Maynard, Justice, dissenting:


            I dissent in this case because there was no evidence presented that would permit a reasonable jury to conclude that the employer's failure to comply with the OSHA forklift training regulation was a proximate cause of the appellant's work place injury. The majority's decision presents yet another example of how this Court will strain to reach a favorable outcome for plaintiffs in deliberate intention actions. The end result is that these plaintiffs get a double recovery - workers' compensation benefits and civil damages.

            In Mayles v. Shoney's Inc., 185 W.Va. 88, 92, 405 S.E.2d 15, 19 (1990), this Court recognized that the Legislature amended the deliberate intention statute, W.Va. Code § 23-4-2, in an attempt to “make it more difficult for an employer to lose the immunity provided to him by the Workers' Compensation Act.” However, beginning with Mayles, this Court has ignored the Legislature's intent by consistently weakening the five-part test of W.Va. Code § 23-4-2(d)(2)(ii) and making it easier for creative plaintiffs to defeat the immunity the Legislature intended to afford employers who participate in the Workers' Compensation system. In this case, the majority has done so by lowering the standard for proving proximate causation as set forth in W.Va. Code § 23-4-2(d)(2)(ii)(E).

            Contrary to the majority, I do not believe that the fact that the employer failed to comply with the OSHA forklift training regulation and the fact that the appellant was injured while operating a forklift automatically created a triable issue concerning proximate causation.

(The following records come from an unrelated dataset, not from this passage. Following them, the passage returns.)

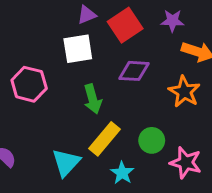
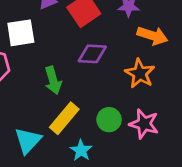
white square: (78, 49) -> (21, 33), moved
pink star: (186, 163) -> (144, 124), moved

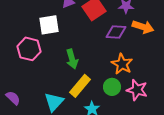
purple diamond: (92, 54) -> (116, 32), moved
orange star: (140, 73) -> (122, 64), moved

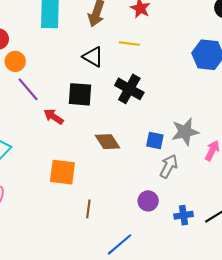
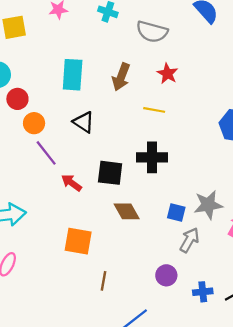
black triangle: (93, 57) -> (84, 122), moved
black cross: (129, 89) -> (152, 157), turned -32
black square: (80, 94) -> (110, 173), moved

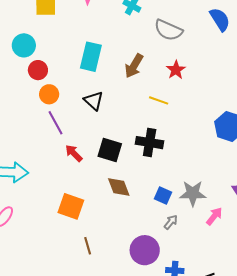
gray arrow: (189, 240) -> (171, 222), size x0.7
purple circle: (166, 275) -> (145, 250), size x1.5
brown line: (103, 281) -> (88, 246), turned -36

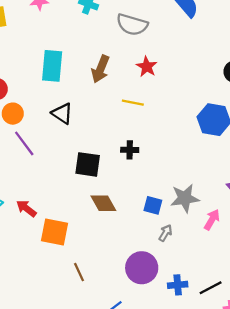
black cross: (150, 143) -> (130, 150), size x0.6
red arrow: (74, 153) -> (26, 208), moved

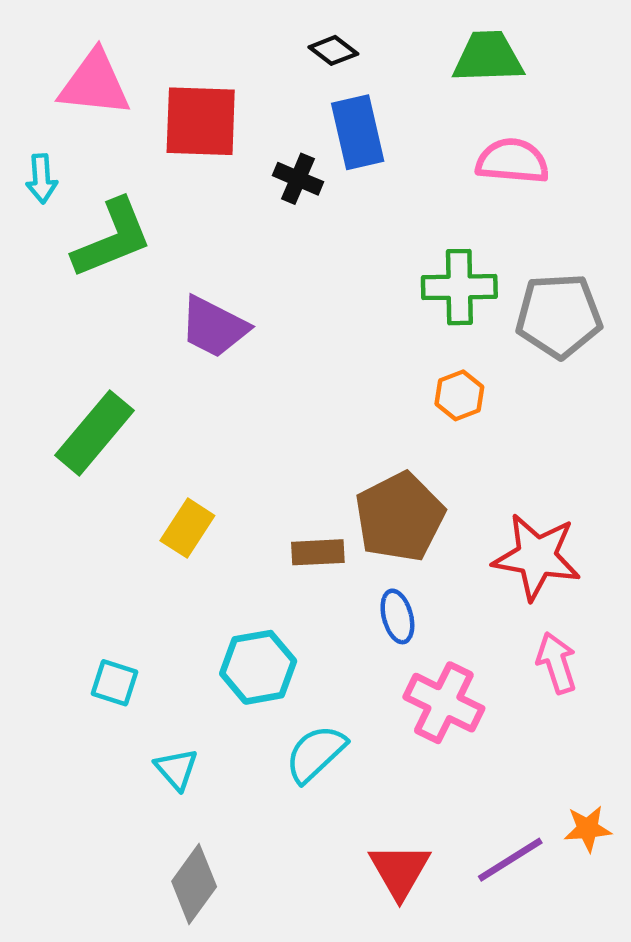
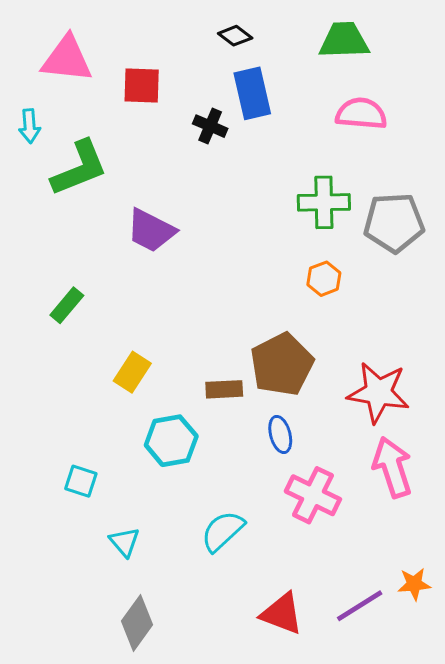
red square: (201, 121) -> (142, 86), size x0.7
green rectangle: (95, 433) -> (67, 305), size x0.6
pink arrow: (557, 663) -> (392, 467), size x1.4
cyan hexagon: (258, 667) -> (171, 441), moved
red triangle: (400, 871) -> (282, 614), turned -39

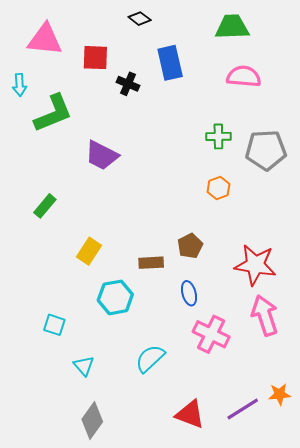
black diamond: (235, 36) -> (140, 19), moved
black cross: (210, 126) -> (128, 84), moved
green cross: (324, 202) -> (218, 136), size x0.7
brown pentagon: (282, 364) -> (190, 246), size x0.6

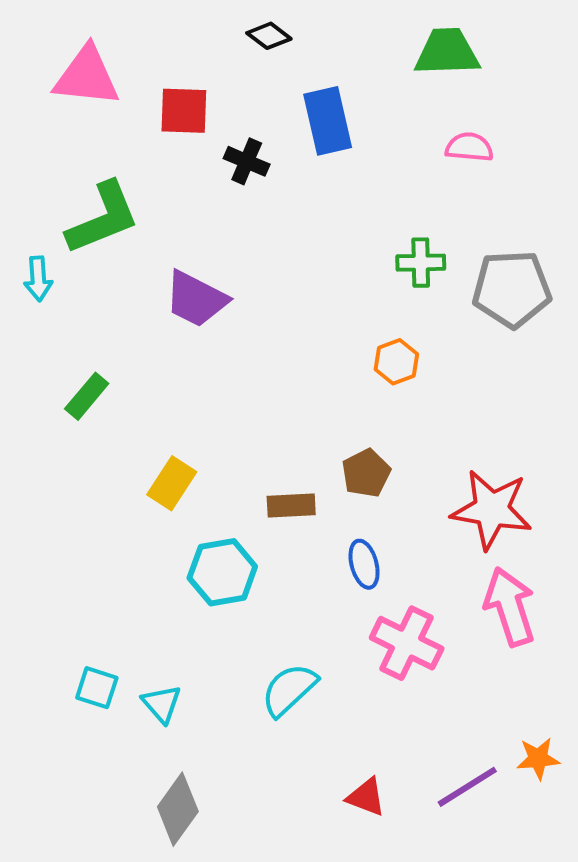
pink semicircle: (244, 76) -> (469, 147), size x0.7
cyan arrow: (20, 85) -> (38, 279), moved
orange hexagon: (218, 188) -> (396, 362), moved
cyan square: (54, 325) -> (97, 688), moved
red triangle: (190, 414) -> (366, 797), size x0.7

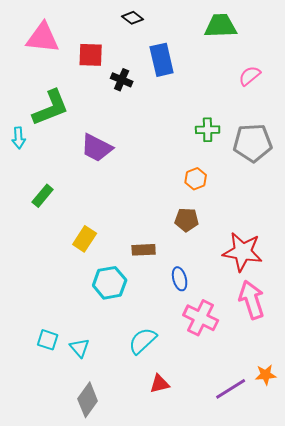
pink semicircle: (469, 147) -> (250, 76), moved, turned -45
brown pentagon: (366, 473) -> (187, 220), moved, turned 30
red triangle: (366, 797) -> (160, 384), moved, turned -35

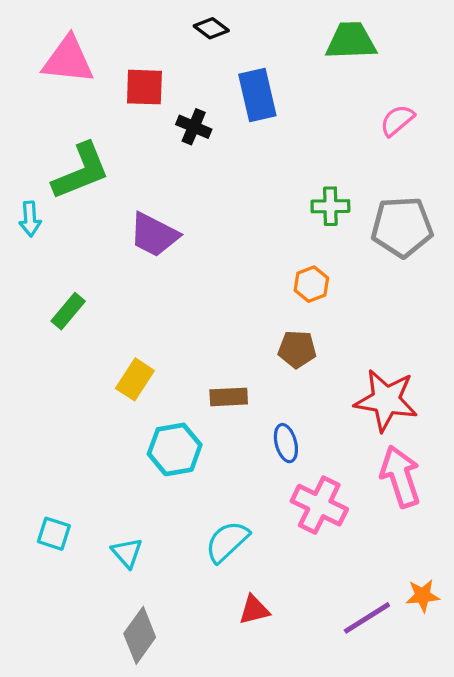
cyan square: (48, 340) -> (54, 534), moved

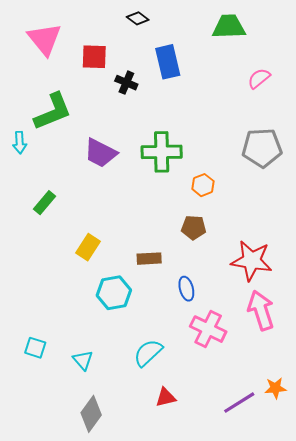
pink triangle: (68, 60) -> (45, 39), turned 45
green cross: (330, 206) -> (162, 152), moved, size x1.6

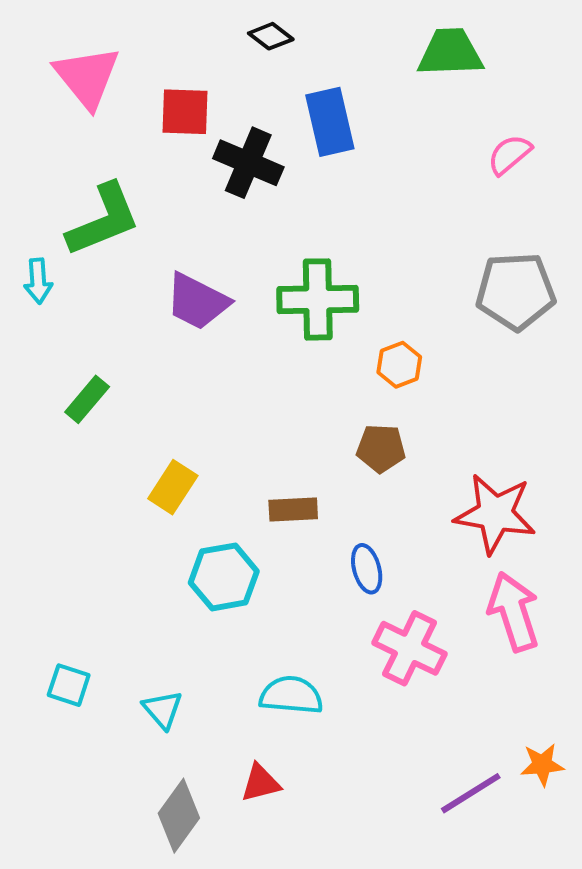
black cross: (126, 83) -> (248, 163), size x1.5
cyan semicircle: (148, 353) -> (291, 695), turned 48
red triangle: (166, 397) -> (261, 783), moved

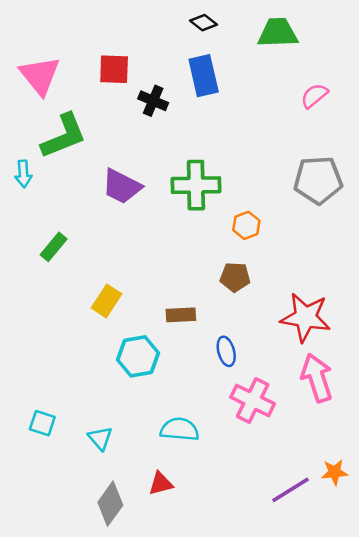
black diamond: (271, 36) -> (204, 23), moved
pink triangle: (87, 77) -> (40, 76), moved
black cross: (248, 163) -> (153, 101), size x0.7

The appellant had the burden of presenting credible evidence that his injuries were proximately caused by his employer's failure to offer such training. However, the appellant was only able to speculate that the warnings which might have been included in such training may have prevented him from being injured. Such speculation is certainly not proof of proximate causation. As this Court explained in Tolley v. ACF Industries, Inc., 212 W.Va. 548, 558, 575 S.E.2d 158, 168 (2002), “the law is clear that a mere possibility of causation is not sufficient to allow a reasonable juror to find causation.”

            The majority seizes upon an incident report prepared by an employee of the employer which indicated that the appellant might have had his foot outside of the forklift cab when the accident occurred and finds that this evidence permits the conclusion that the accident arose as a result of conduct that the omitted training sought to reduce or avert. To me, not sticking one's foot outside of a moving vehicle is a matter of common sense. It should not be necessary for an employer to tell a forklift driver that his foot might be crushed if he places it outside of the cab of his forklift while he is driving down narrow aisles. Some things are simply so obvious that no instruction should be necessary. To hold this employer liable in this deliberate intention case for failing to train the appellant to use basic common sense is patently unfair and unjust. Obviously, the West Virginia disability machine is still well-oiled and running smoothly. Accordingly, I respectfully dissent.  

            I am authorized to state that Justice Benjamin joins in this dissent.